**EXERCISE REQUIREMENTS**
Every line containing the word "мозга" must be pulled from the records.

**DATA SUPPLIED**
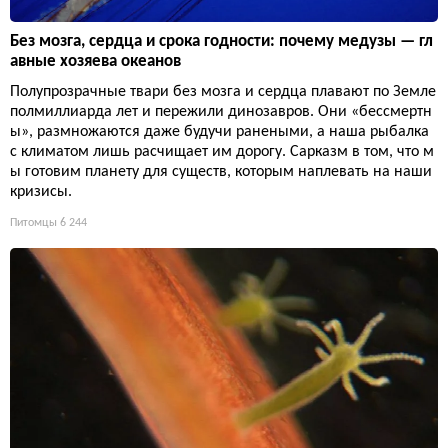
Без мозга, сердца и срока годности: почему медузы — гл
авные хозяева океанов
Полупрозрачные твари без мозга и сердца плавают по Земле
полмиллиарда лет и пережили динозавров. Они «бессмертн
ы», размножаются даже будучи ранеными, а наша рыбалка
с климатом лишь расчищает им дорогу. Сарказм в том, что м
ы готовим планету для существ, которым наплевать на наши
кризисы.
Питомцы
6 244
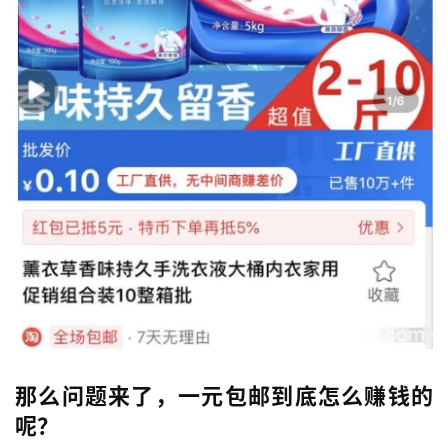
营
百
科
创
业
资
源
会
员
专
区
那么问题来了，一元包邮到底怎么赚钱的
呢？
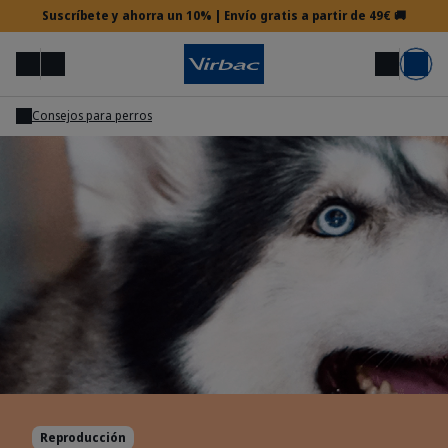
Suscríbete y ahorra un 10% | Envío gratis a partir de 49€ 🚚
Menú
Mi cuenta
Buscar
Carrito
Consejos para perros
Acceso veterinario
¿Necesitas ayuda?
Reproducción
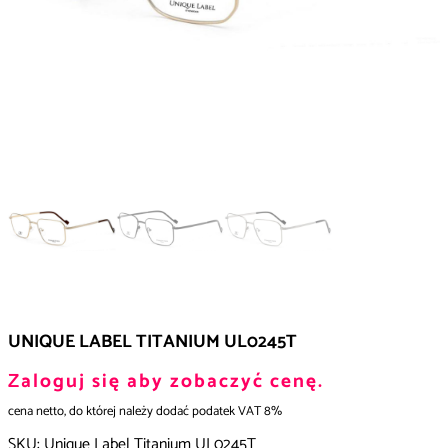
UNIQUE LABEL TITANIUM UL0245T
Zaloguj się aby zobaczyć cenę.
cena netto, do której należy dodać podatek VAT 8%
SKU:
Unique Label Titanium UL0245T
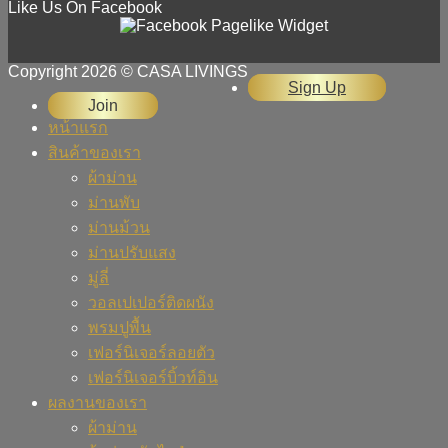
Like Us On Facebook
Copyright 2026 © CASA LIVINGS
Sign Up
Join
หน้าแรก
สินค้าของเรา
ผ้าม่าน
ม่านพับ
ม่านม้วน
ม่านปรับแสง
มู่ลี่
วอลเปเปอร์ติดผนัง
พรมปูพื้น
เฟอร์นิเจอร์ลอยตัว
เฟอร์นิเจอร์บิ้วท์อิน
ผลงานของเรา
ผ้าม่าน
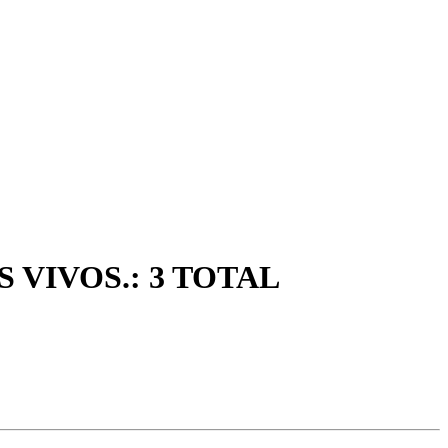
 VIVOS.: 3 TOTAL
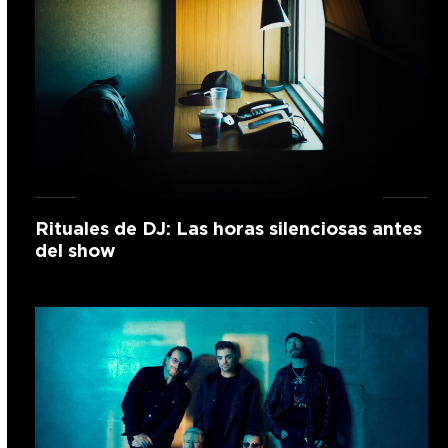
Rituales de DJ: Las horas silenciosas antes
del show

**RESPONSE TO THIS EXERCISE**
Без мозга, сердца и срока годности: почему медузы — гл
Полупрозрачные твари без мозга и сердца плавают по Земле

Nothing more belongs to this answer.